Agent Protocol
Most users never need to understand the wire protocol. But when debugging connectivity, planning network architecture, or evaluating the security model, knowing how it works matters.
The basics
Section titled “The basics”- Transport: WebSocket over TLS (
wss://) - Authentication: Mutual TLS (both sides present certs)

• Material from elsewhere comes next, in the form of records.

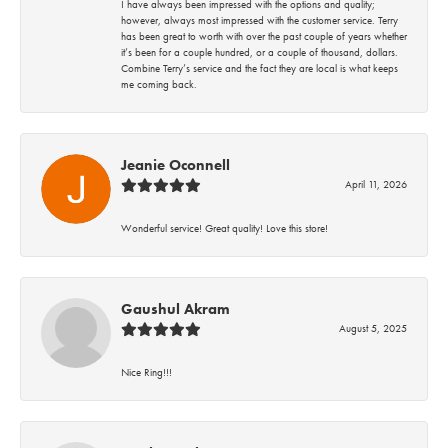
I have always been impressed with the options and quality;
however, always most impressed with the customer service. Terry
has been great to worth with over the past couple of years whether
it’s been for a couple hundred, or a couple of thousand, dollars.
Combine Terry’s service and the fact they are local is what keeps
me coming back.
Jeanie Oconnell
April 11, 2026
Wonderful service! Great quality! Love this store!
Gaushul Akram
August 5, 2025
Nice Ring!!!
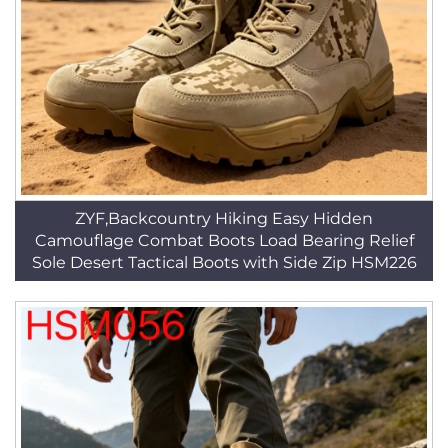
ZYF,Backcountry Hiking Easy Hidden
Camouflage Combat Boots Load Bearing Relief
Sole Desert Tactical Boots with Side Zip HSM226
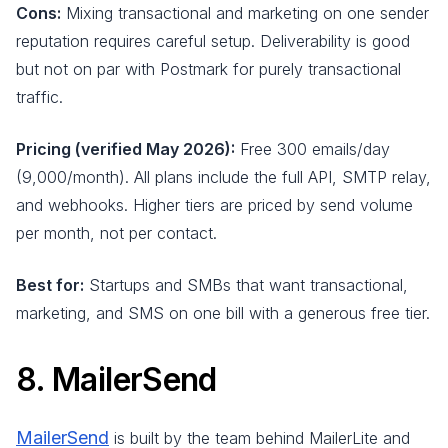
Cons:
Mixing transactional and marketing on one sender
reputation requires careful setup. Deliverability is good
but not on par with Postmark for purely transactional
traffic.
Pricing (verified May 2026):
Free 300 emails/day
(9,000/month). All plans include the full API, SMTP relay,
and webhooks. Higher tiers are priced by send volume
per month, not per contact.
Best for:
Startups and SMBs that want transactional,
marketing, and SMS on one bill with a generous free tier.
8. MailerSend
MailerSend
is built by the team behind MailerLite and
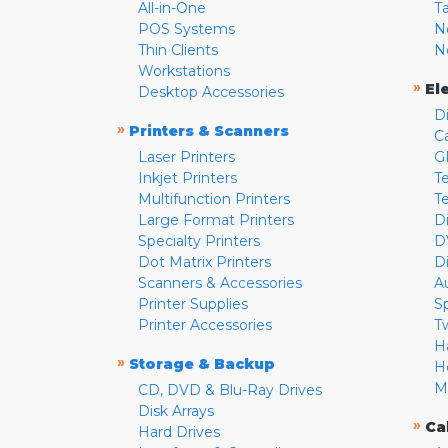
All-in-One
T
POS Systems
N
Thin Clients
N
Workstations
»
El
Desktop Accessories
D
»
Printers & Scanners
C
Laser Printers
G
Inkjet Printers
Te
Multifunction Printers
T
Large Format Printers
D
Specialty Printers
D
Dot Matrix Printers
D
Scanners & Accessories
A
Printer Supplies
S
Printer Accessories
T
H
»
Storage & Backup
H
M
CD, DVD & Blu-Ray Drives
Disk Arrays
»
Ca
Hard Drives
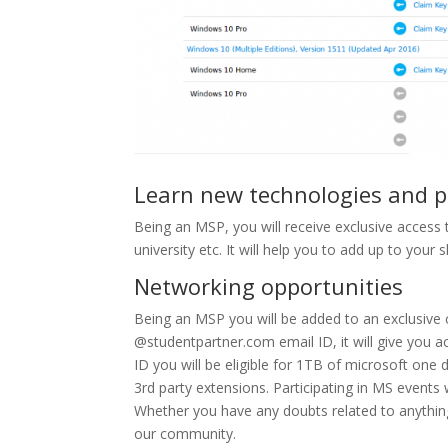
Learn new technologies and
Being an MSP, you will receive exclusive access 
university etc. It will help you to add up to your s
Networking opportunities
Being an MSP you will be added to an exclusive
@studentpartner.com email ID, it will give you a
ID you will be eligible for 1TB of microsoft one d
3rd party extensions. Participating in MS events
Whether you have any doubts related to anything 
our community.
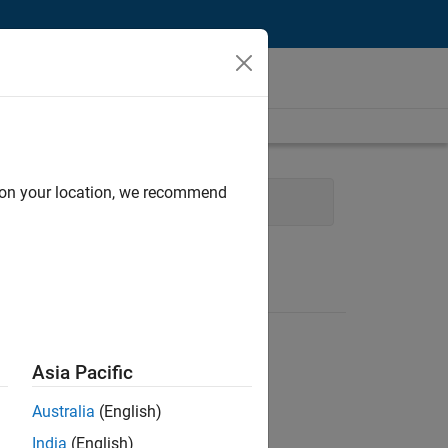
d on your location, we recommend
Quality Engineering
Asia Pacific
Australia
(English)
India
(English)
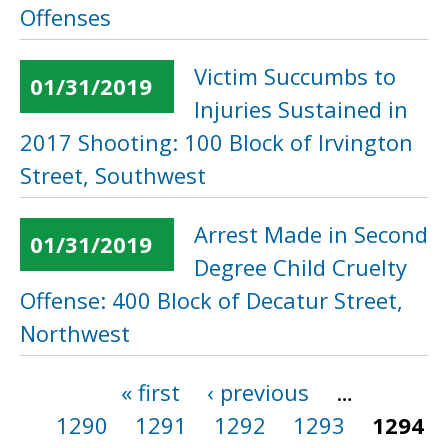
Offenses
Victim Succumbs to
01/31/2019
Injuries Sustained in
2017 Shooting: 100 Block of Irvington
Street, Southwest
Arrest Made in Second
01/31/2019
Degree Child Cruelty
Offense: 400 Block of Decatur Street,
Northwest
« first
‹ previous
…
Pages
1290
1291
1292
1293
1294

- Direction: Outbound-only from the agent
- Wire format: JSON frames inside the WebSocket — one frame envelope, request/response correlated by ID
Certificate authority
Section titled “Certificate authority”Every dockmesh server has its own internal CA. On first boot it generates an ECDSA P-256 CA keypair and a matching server leaf cert. Both land as PEM files in the data directory next to the SQLite DB:
| File | Purpose |
|---|---|
agents-ca.crt | CA public certificate, 10-year validity |
agents-ca.key | CA private key (mode 0400) |
agents-server.crt | Server cert for the :8443 listener, 5-year validity |
agents-server.key | Matching server private key (mode 0400) |
No separate database encryption layer protects the CA key — its security relies on filesystem permissions (0700 on the data dir + 0400 on the key file). Back up the data directory to back up the CA.
Enrolment
Section titled “Enrolment”When you add a host:
- Server generates a one-time bootstrap token (cryptographically random, hashed before storage) and stores it on the new agent row in
pendingstatus. - The UI shows the install command —
curl -fsSL https://<server>/install/agent.sh?token=<token> | sudo bash— which you paste on the target host. - The install script fetches the agent binary from the same server, drops a systemd unit, and starts the agent.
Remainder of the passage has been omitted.